Only a couple years ago, electric bicycle manufacturers couldn’t keep e-bikes on the shelves as they were being snatched up faster than they could be produced. But while some e-bike companies have managed to keep up a steady cash flow and balanced operations, others have run into financial difficulties. For European e-bike maker VanMoof, those difficulties turned into a dire situation just a few months ago.
As reported by Dutch media company Financieele Dagblad, VanMoof nearly ran out of money to pay its bills late last year.
The company has since managed to raise sufficient funding from its original British and Chinese investors to make it out of the woods, but there were surely some sleepless nights for the management team at the end of 2022.
VanMoof’s annual report, filed at the end of last year, described the company’s immediate need to raise capital. Without a quick injection of funds, the company could not guarantee its “ability to continue its activities beyond the first quarter of 2023.”
The report revealed that VanMoof had asked its suppliers to defer payment until after additional capital had been raised. That’s a move that other large bike companies including Giant have been forced to make recently, according to Cycling Industry News.

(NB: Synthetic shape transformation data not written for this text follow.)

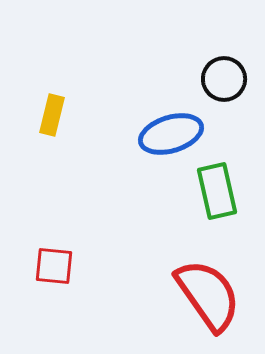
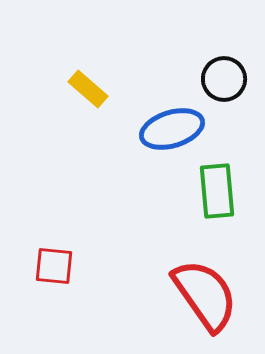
yellow rectangle: moved 36 px right, 26 px up; rotated 63 degrees counterclockwise
blue ellipse: moved 1 px right, 5 px up
green rectangle: rotated 8 degrees clockwise
red semicircle: moved 3 px left
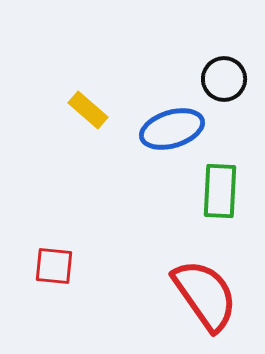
yellow rectangle: moved 21 px down
green rectangle: moved 3 px right; rotated 8 degrees clockwise
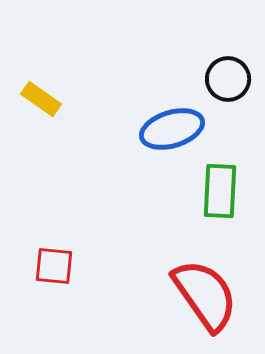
black circle: moved 4 px right
yellow rectangle: moved 47 px left, 11 px up; rotated 6 degrees counterclockwise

VanMoof’s electric bicycles fall into an interesting niche among European e-bikes. The e-bikes, which range from around €2,500 to €3,000 in Europe, rely on more affordable hub motor drivetrains and thus undercut the higher-cost European e-bikes made by companies like Urban Arrow, Riese & Müller, Gazelle, and others.

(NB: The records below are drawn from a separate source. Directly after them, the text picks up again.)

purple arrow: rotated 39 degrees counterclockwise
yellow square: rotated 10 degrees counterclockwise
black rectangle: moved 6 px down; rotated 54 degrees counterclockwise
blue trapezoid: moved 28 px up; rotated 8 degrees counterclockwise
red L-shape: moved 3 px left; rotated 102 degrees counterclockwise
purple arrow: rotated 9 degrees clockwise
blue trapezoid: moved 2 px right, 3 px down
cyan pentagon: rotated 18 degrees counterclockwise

Those lower prices along with sleek design and strong branding have helped VanMoof scoop up higher sales volumes.
But VanMoof maintains a massive workforce, reaching as many as 900 employees at one point. The company also operates brand stores in several countries across North America, Europe, and Asia.
Despite reporting tens of millions of euros in revenue each year, maintaining that large employee base and broad geographic footprint of brick-and-mortar stores hasn’t been cheap. Fortunately for VanMoof fans though, the company’s most recent 11th hour cash infusion from its existing investor base seems to have helped VanMoof return to steady footing for now.
Such economic hardships haven’t only affected e-bike companies like VanMoof. Other light EV companies have found themselves in similarly precarious financial standing. We recently reported on Oregon-based Arcimoto suspending production and laying off a large number of employees while it seeks to quickly raise enough funding to continue operations.
In that case, Arcimoto has been hampered by its much higher cost of production for highway-legal motorcycle-class electric three-wheelers that have so far failed to achieve the demand required to meet Arcimoto’s large-scale production goals.
I can’t fathom how VanMoof can sustain such a large workforce. Companies like Rad Power Bikes sell considerably more e-bikes than VanMoof, and even Rad had to undergo several rounds of layoffs in the last year or so. I imagine VanMoof’s payroll must be a huge part of its burn rate, especially since you can’t put off paying employees the way you can with suppliers of brakes and pedals. And of course those e-bike hunters don’t work for free.
I’m glad to hear that the company found the money it needs to go on though, especially since I’m still waiting for them to get around to producing that VanMoof V concept e-bike that is supposed to reach 31 mph (50 km/h). No one can let VanMoof die until I get to ride that slick-looking thing.